Gouvernements fédéraux minoritaires au Canada

1921-1925, William Lyon Mackenzie King, Parti libéral

1925-1926, William Lyon Mackenzie King, Parti libéral

1926, Arthur Meighen, Parti conservateur

1957-1958, John Diefenbaker, Parti conservateur

1962-1963, John Diefenbaker, Parti conservateur

1963-1965, Lester B. Pearson, Parti libéral

1965-1968, Lester B. Pearson, Parti libéral

1972-1974, Pierre Elliott Trudeau, Parti libéral

1979-1980, Joe Clark, Parti conservateur

2004-2006, Paul Martin, Parti libéral

2006-2008, Stephen Harper, Parti conservateur

2008-2011, Stephen Harper, Parti conservateur

Gouvernements minoritaires au niveau provincial et territorial

Aucune des provinces (et le Yukon) n’a eu autant de gouvernements minoritaires que le gouvernement fédéral.
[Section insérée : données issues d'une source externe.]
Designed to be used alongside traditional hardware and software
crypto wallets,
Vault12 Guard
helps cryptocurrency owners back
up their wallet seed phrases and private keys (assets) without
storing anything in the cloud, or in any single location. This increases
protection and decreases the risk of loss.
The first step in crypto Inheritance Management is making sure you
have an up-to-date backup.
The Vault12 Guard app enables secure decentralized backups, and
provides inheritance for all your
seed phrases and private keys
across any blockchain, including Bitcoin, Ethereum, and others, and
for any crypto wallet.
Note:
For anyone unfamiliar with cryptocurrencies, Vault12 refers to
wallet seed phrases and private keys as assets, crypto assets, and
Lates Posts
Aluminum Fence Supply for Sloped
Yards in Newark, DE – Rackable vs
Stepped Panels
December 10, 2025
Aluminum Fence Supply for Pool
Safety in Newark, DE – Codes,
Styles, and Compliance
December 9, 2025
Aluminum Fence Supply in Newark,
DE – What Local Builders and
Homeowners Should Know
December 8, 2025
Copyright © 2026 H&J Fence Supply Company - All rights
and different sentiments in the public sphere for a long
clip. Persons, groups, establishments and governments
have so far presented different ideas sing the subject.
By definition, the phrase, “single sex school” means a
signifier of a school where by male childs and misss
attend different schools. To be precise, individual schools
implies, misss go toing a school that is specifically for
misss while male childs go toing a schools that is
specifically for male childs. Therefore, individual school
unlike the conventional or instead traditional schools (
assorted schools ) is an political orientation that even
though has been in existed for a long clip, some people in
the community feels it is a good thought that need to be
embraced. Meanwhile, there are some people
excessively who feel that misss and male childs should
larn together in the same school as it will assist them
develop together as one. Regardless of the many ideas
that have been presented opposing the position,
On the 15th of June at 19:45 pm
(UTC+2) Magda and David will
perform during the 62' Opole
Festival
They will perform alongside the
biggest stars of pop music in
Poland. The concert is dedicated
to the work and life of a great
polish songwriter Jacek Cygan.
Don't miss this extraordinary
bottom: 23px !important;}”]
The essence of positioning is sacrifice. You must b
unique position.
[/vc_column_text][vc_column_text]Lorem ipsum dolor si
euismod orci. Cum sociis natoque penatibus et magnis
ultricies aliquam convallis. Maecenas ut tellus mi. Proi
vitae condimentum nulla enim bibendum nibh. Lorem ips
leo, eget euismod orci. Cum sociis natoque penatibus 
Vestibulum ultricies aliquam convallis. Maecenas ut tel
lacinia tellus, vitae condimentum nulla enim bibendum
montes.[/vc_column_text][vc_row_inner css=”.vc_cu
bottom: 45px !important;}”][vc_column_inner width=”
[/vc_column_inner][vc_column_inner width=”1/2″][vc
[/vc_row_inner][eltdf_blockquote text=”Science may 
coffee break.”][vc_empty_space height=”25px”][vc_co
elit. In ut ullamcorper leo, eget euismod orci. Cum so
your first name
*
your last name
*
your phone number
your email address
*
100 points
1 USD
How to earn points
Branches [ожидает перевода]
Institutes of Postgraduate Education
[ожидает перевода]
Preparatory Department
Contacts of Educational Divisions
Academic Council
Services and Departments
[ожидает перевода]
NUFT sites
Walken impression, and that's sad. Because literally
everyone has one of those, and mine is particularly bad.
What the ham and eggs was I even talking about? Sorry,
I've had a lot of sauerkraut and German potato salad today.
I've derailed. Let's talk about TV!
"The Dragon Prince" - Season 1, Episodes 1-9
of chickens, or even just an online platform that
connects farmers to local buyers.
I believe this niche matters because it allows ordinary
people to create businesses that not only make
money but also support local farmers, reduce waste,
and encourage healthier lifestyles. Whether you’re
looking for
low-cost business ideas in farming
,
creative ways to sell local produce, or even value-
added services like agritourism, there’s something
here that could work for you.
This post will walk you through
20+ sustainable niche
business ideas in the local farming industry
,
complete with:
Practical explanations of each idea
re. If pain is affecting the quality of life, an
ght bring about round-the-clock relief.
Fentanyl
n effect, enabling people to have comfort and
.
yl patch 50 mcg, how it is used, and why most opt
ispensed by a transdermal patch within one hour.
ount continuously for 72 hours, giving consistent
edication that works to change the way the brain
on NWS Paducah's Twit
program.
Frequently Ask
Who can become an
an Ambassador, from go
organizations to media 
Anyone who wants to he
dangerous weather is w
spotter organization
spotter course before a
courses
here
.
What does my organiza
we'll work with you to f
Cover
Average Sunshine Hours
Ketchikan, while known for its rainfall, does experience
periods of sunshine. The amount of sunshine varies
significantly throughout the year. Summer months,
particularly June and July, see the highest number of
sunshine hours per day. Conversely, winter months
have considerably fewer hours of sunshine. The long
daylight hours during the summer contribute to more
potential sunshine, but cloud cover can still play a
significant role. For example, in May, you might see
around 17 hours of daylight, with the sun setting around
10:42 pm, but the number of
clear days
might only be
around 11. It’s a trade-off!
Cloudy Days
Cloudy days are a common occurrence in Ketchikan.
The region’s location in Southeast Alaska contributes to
L’Alberta est toutefois la seule à n’avoir jamais élu de gouvernement minoritaire. Les Territoires du Nord-Ouest et le Nunavut, quant à eux, n’ont pas de partis politiques et sont donc dirigés par des gouvernements de consensus.

Portée du gouvernement minoritaire

Le pouvoir législatif du gouvernement minoritaire est restreint en général, tout comme l’est son influence dans les comités législatifs (et à la Chambre des communes), où les projets de loi sont élaborés et modifiés. En situation minoritaire, le nombre de membres de l’opposition dépasse celui des membres du gouvernement sur les comités, et les membres peuvent ainsi tirer profit de ces comités pour faire avancer leurs intérêts.

Malgré ce fait et la tendance des politiciens à affirmer qu’ils ont besoin d’une majorité pour accomplir leur programme, la vérité est souvent tout autre. Les gouvernements non majoritaires de Lester B. Pearson, par exemple, sont parmi les plus productifs de l’histoire du Canada, ayant adopté la politique universelle de soins de santé, le Régime de pensions du Canada, le Régime d’assistance publique du Canada et le Programme canadien de prêts aux étudiants, en plus d’avoir unifié les forces armées et créé le nouveau drapeau national.